• [Problem requirements]:
Among the lines below, which ones contain the word "Cabinet"? Copy every such line.

Dataset entries
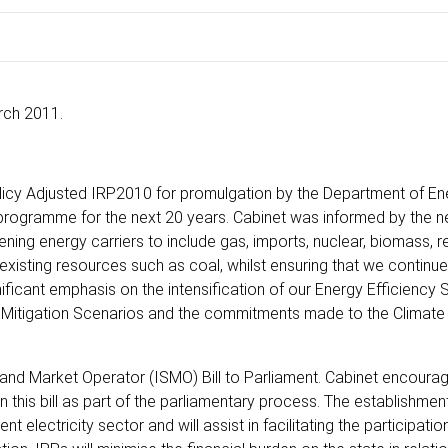
rch 2011.
licy Adjusted IRP2010 for promulgation by the Department of E
 programme for the next 20 years. Cabinet was informed by the n
ening energy carriers to include gas, imports, nuclear, biomass, 
e existing resources such as coal, whilst ensuring that we continu
ificant emphasis on the intensification of our Energy Efficiency 
rm Mitigation Scenarios and the commitments made to the Climat
and Market Operator (ISMO) Bill to Parliament. Cabinet encoura
this bill as part of the parliamentary process. The establishmen
 electricity sector and will assist in facilitating the participatio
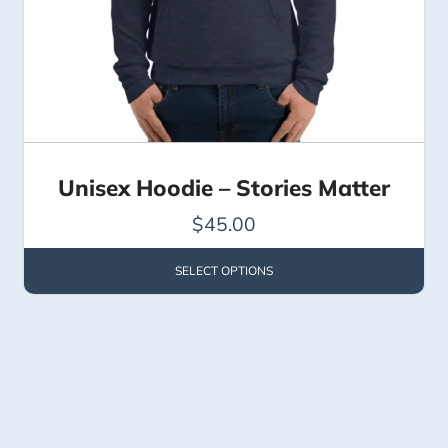
Unisex Hoodie – Stories Matter
$
45.00
SELECT OPTIONS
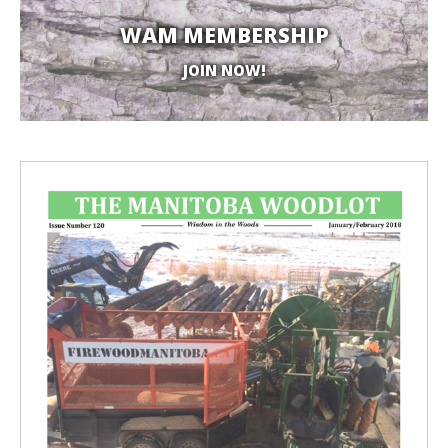
WAM MEMBERSHIP
JOIN NOW!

• [Exercise answer]:
 programme for the next 20 years. Cabinet was informed by the n
and Market Operator (ISMO) Bill to Parliament. Cabinet encoura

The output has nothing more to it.